Les banques centrales, comme la Banque centrale européenne (BCE) ou la Réserve fédérale américaine (Fed), adoptent une stratégie d’attente. Elles espèrent que la stabilisation des prix permettra de relancer les investissements sans risquer de nouvelles bulles spéculatives.


Les moteurs de croissance se déplacent vers l’Asie

Malgré ce climat morose, certaines économies résistent mieux que d’autres.
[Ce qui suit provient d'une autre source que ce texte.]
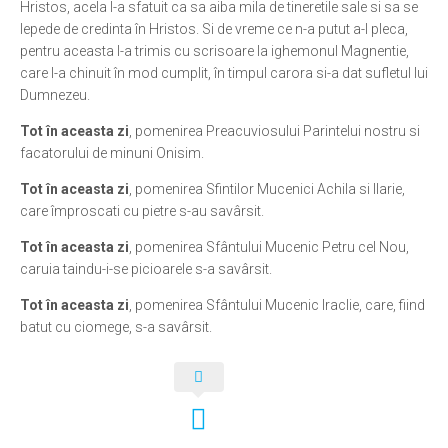
Hristos, acela l-a sfatuit ca sa aiba mila de tineretile sale si sa se
lepede de credinta în Hristos. Si de vreme ce n-a putut a-l pleca,
Ortodox în diaspora
pentru aceasta l-a trimis cu scrisoare la ighemonul Magnentie,
Evenimente
care l-a chinuit în mod cumplit, în timpul carora si-a dat sufletul lui
Dumnezeu.
Biserici și mănăstiri
Tot în aceasta zi
, pomenirea Preacuviosului Parintelui nostru si
Viață curată
facatorului de minuni Onisim.
Nevoințe contemporane
Tot în aceasta zi
, pomenirea Sfintilor Mucenici Achila si Ilarie,
Familia de azi
care împroscati cu pietre s-au savârsit.
Casa curată
Tot în aceasta zi
, pomenirea Sfântului Mucenic Petru cel Nou,
Adicții și vindecări
caruia taindu-i-se picioarele s-a savârsit.
Gadgeturi cu două tăișuri
Tot în aceasta zi
, pomenirea Sfântului Mucenic Iraclie, care, fiind
batut cu ciomege, s-a savârsit.
Bucătărie biblică
Interviuri
Puncte de Vedere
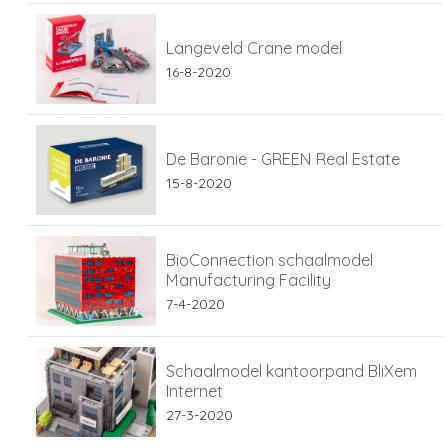
Langeveld Crane model
16-8-2020
De Baronie - GREEN Real Estate
15-8-2020
BioConnection schaalmodel
Manufacturing Facility
7-4-2020
Schaalmodel kantoorpand BliXem
Internet
27-3-2020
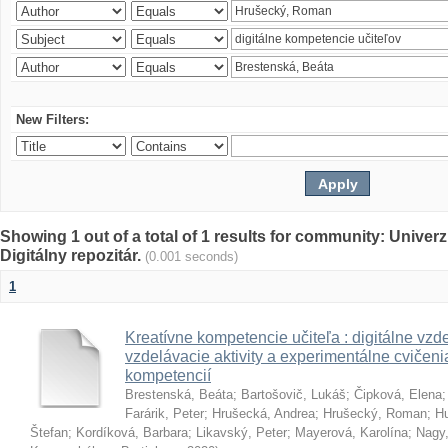
New Filters:
Showing 1 out of a total of 1 results for community: Univer
Digitálny repozitár.
(0.001 seconds)
1
Kreatívne kompetencie učiteľa : digitálne vzde
vzdelávacie aktivity a experimentálne cvičenia
kompetencií
Brestenská, Beáta
;
Bartošovič, Lukáš
;
Čipková, Elena
Farárik, Peter
;
Hrušecká, Andrea
;
Hrušecký, Roman
;
Hu
Štefan
;
Kordíková, Barbara
;
Likavský, Peter
;
Mayerová, Karolína
;
Nagy,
L’Inde, la Chine et l’Indonésie continuent d’afficher une croissance supérieure à 5 %, soutenues par la consommation interne et la digitalisation accélérée de leurs économies.

En revanche, les États-Unis voient leur expansion ralentir sous l’effet de la hausse des coûts de financement et d’un conflit politique prolongé autour du budget fédéral.
En Europe, la situation varie fortement : l’Allemagne reste en difficulté, tandis que la France et l’Espagne affichent une reprise timide grâce à la consommation.


Un appel à la coopération internationale

Les institutions économiques mondiales appellent à une coopération renforcée pour éviter une stagnation prolongée.
Le FMI, l’OCDE et S&P Global convergent sur un point : sans politiques coordonnées, la croissance mondiale risque de s’installer durablement sous la barre des 3 %.

Le FMI préconise :

Un soutien ciblé à l’investissement vert et à l’innovation.

Une réduction des dettes publiques excessives.

Une meilleure régulation du commerce mondial, afin de limiter les distorsions.

Une stabilité politique accrue, essentielle à la confiance des marchés.


Perspectives pour 2026 et au-delà

À moyen terme, le FMI reste prudent mais optimiste.
Si les tensions géopolitiques se résorbent et que les politiques publiques s’alignent sur des objectifs communs, une croissance plus soutenable pourrait émerger à partir de 2027.
Toutefois, sans réformes majeures, le monde s’expose à une décennie de stagnation économique comparable à celle des années 1970.


Conclusion

La croissance mondiale 2025 illustre un tournant crucial : celui d’une économie qui doit choisir entre adaptation durable et ralentissement prolongé.
Le FMI, l’OCDE et S&P Global envoient un message clair : la stabilité ne sera possible que si les États coopèrent, réforment et innovent ensemble.
La décennie à venir décidera si l’économie mondiale entre dans une ère de transition maîtrisée — ou dans un cycle de ralentissement chronique.